The fruit bodies can be used to make mushroom dyes. Depending on the mordant used, colours ranging from yellow, orange, gold, and green-brown can be obtained. Without mordant, a yellow colour is produced.
In laboratory experiments, extracts of I. badia fruit bodies have been shown to have significant antioxidative properties in vitro. Fruit bodies contain the compound theanine, an amino acid and a glutamic acid analogue found in green tea. Efforts have been made to establish a protocol for producing theanine by growing the fungus mycelium using submerged fermentation. Several indole compounds have been detected in fruit bodies. Unprocessed mushrooms contain tryptophan (0.68 mg per 100 g dry weight), tryptamine (0.47), serotonin (0.52), kynurenine sulphate (1.96), and kynurenic acid (1.57). Due to their temperature sensitivity, cooking significantly changes the contents and composition of indole compounds: cooked mushrooms contained tryptophan (1.74 mg/100 g dw), 5-methyltryptophan (6.55), melatonin (0.71), and indoleacetonitrile (2.07). Fruit body extracts have been shown to slow the growth of certain tumour cell lines in cell culture.

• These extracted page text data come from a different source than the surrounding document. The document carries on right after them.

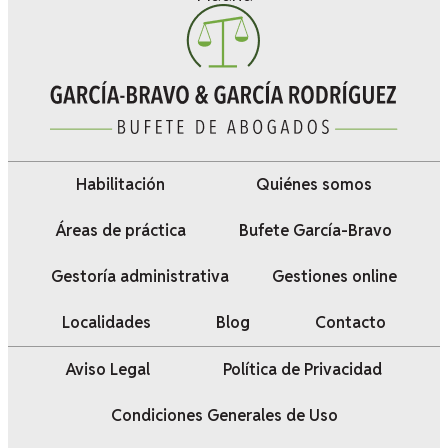
Habilitación
Quiénes somos
Áreas de práctica
Bufete García-Bravo
Gestoría administrativa
Gestiones online
Localidades
Blog
Contacto
Aviso Legal
Política de Privacidad
Condiciones Generales de Uso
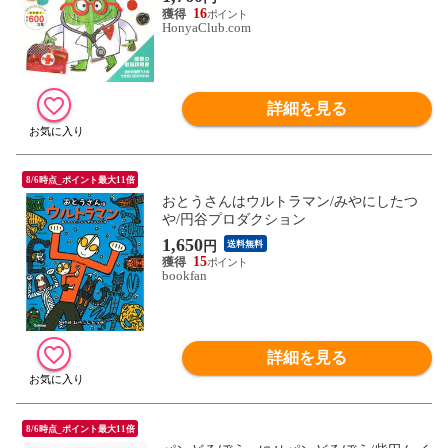
16
HonyaClub.com
詳細を見る
8/6時点_ポイント最大11倍
おとうさんはウルトラマン/みやにしたつ
や/円谷プロダクション
1,650
円
送料無料
15
bookfan
詳細を見る
8/6時点_ポイント最大11倍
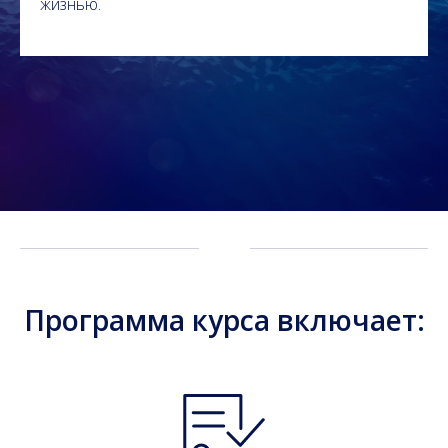
жизнью.
Программа курса включает:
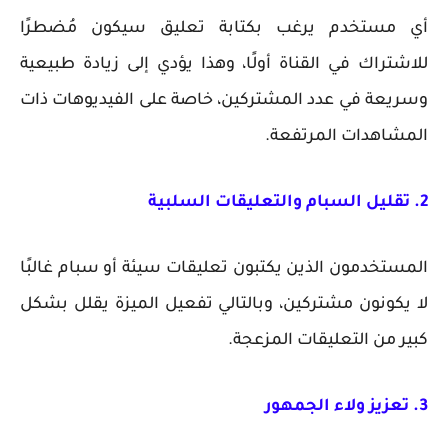
أي مستخدم يرغب بكتابة تعليق سيكون مُضطرًا
للاشتراك في القناة أولًا، وهذا يؤدي إلى زيادة طبيعية
وسريعة في عدد المشتركين، خاصة على الفيديوهات ذات
المشاهدات المرتفعة.
2. تقليل السبام والتعليقات السلبية
المستخدمون الذين يكتبون تعليقات سيئة أو سبام غالبًا
لا يكونون مشتركين، وبالتالي تفعيل الميزة يقلل بشكل
كبير من التعليقات المزعجة.
3. تعزيز ولاء الجمهور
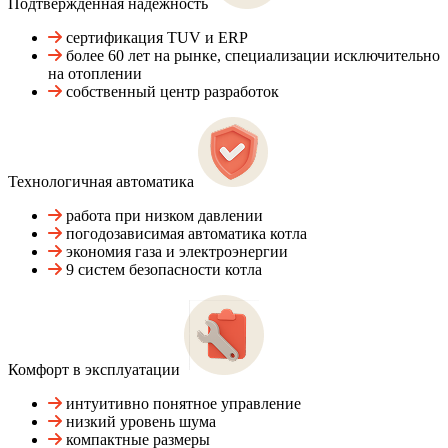
Подтвержденная надежность
сертификация TUV и ERP
более 60 лет на рынке, специализации исключительно
на отоплении
собственный центр разработок
Технологичная автоматика
работа при низком давлении
погодозависимая автоматика котла
экономия газа и электроэнергии
9 систем безопасности котла
Комфорт в эксплуатации
интуитивно понятное управление
низкий уровень шума
компактные размеры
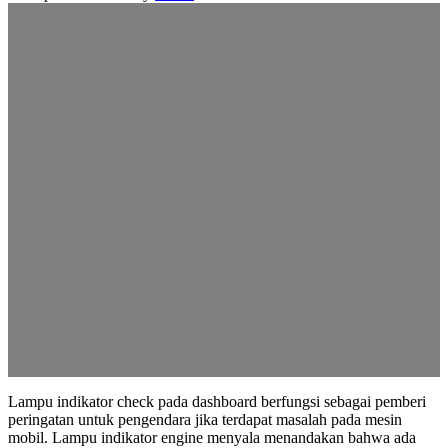
Lampu indikator check pada dashboard berfungsi sebagai pemberi
peringatan untuk pengendara jika terdapat masalah pada mesin
mobil. Lampu indikator engine menyala menandakan bahwa ada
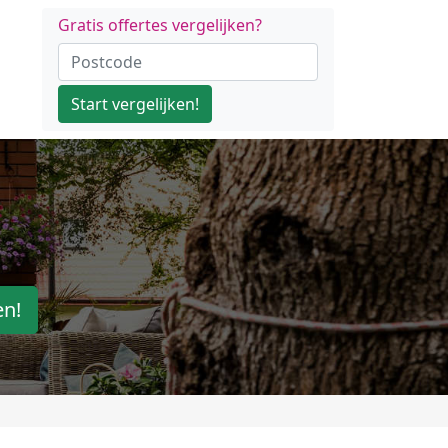
Gratis offertes vergelijken?
Start vergelijken!
en!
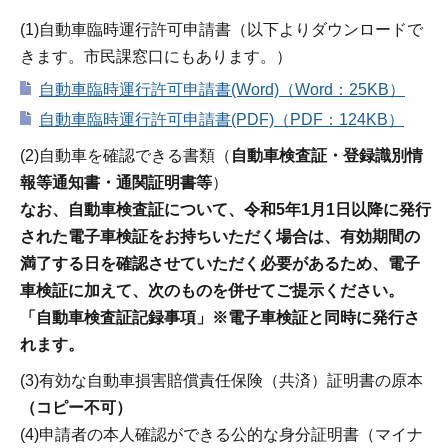
(1)自動車臨時運行許可申請書（以下よりダウンロードで
きます。市民課窓口にもあります。）
自動車臨時運行許可申請書(Word)（Word：25KB）
自動車臨時運行許可申請書(PDF)（PDF：124KB）
(2)自動車を確認できる書類（
自動車検査証・登録識別情
報等通知書・通関証明書等
）
なお、自動車検査証について、令和5年1月1日以降に発行
された電子車検証をお持ちいただく場合は、有効期間の
満了する日を確認させていただく必要があるため、電子
車検証に加えて、次のものを併せてご提示ください。
「自動車検査証記録事項」※電子車検証と同時に発行さ
れます。
(3)有効な自動車損害賠償責任保険（共済）証明書の原本
（コピー不可）
(4)申請者の本人確認ができる公的な身分証明書（マイナ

Polish studies found that although the mushroom bioaccumulates mercury and cobalt from the soil, occasional consumption of mushrooms should not cause maximum allowable intake doses to be exceeded. Similar conclusions about safety were made in a Polish study of the mushroom's ability to accumulate organochlorine compounds. Different methods of preparation for consumption affect the leaching rate of cadmium, lead, and mercury. After the 1986 Chernobyl disaster, several studies showed I. badia bioaccumulates radioactive caesium, 137Cs. 137Cs is produced in nuclear power plants following the chain decay of 235U to 137Te, and has a half-life of thirty years. A German study showed that mushrooms collected from 1986 to 1988 had radiocaesium contents that were 8.3 to 13.6 times greater than mushrooms collected before the accident in 1985. This caesium-sequestering effect is caused by a brown pigment, the polyphenol compound norbadione A, which is related to a family of mushroom pigments known as pulvinic acids. Norbadione A has been investigated for its ability to provide a protective effect against the damaging effects of ionizing radiation. Tests with cell cultures and mice show that although it has some protective effect, it is toxic to cells in higher doses. A new series of alkali chelators based on the structure of norbadione A has been reported. The mushroom may have potential as a bioremediation agent to clean up contaminated sites.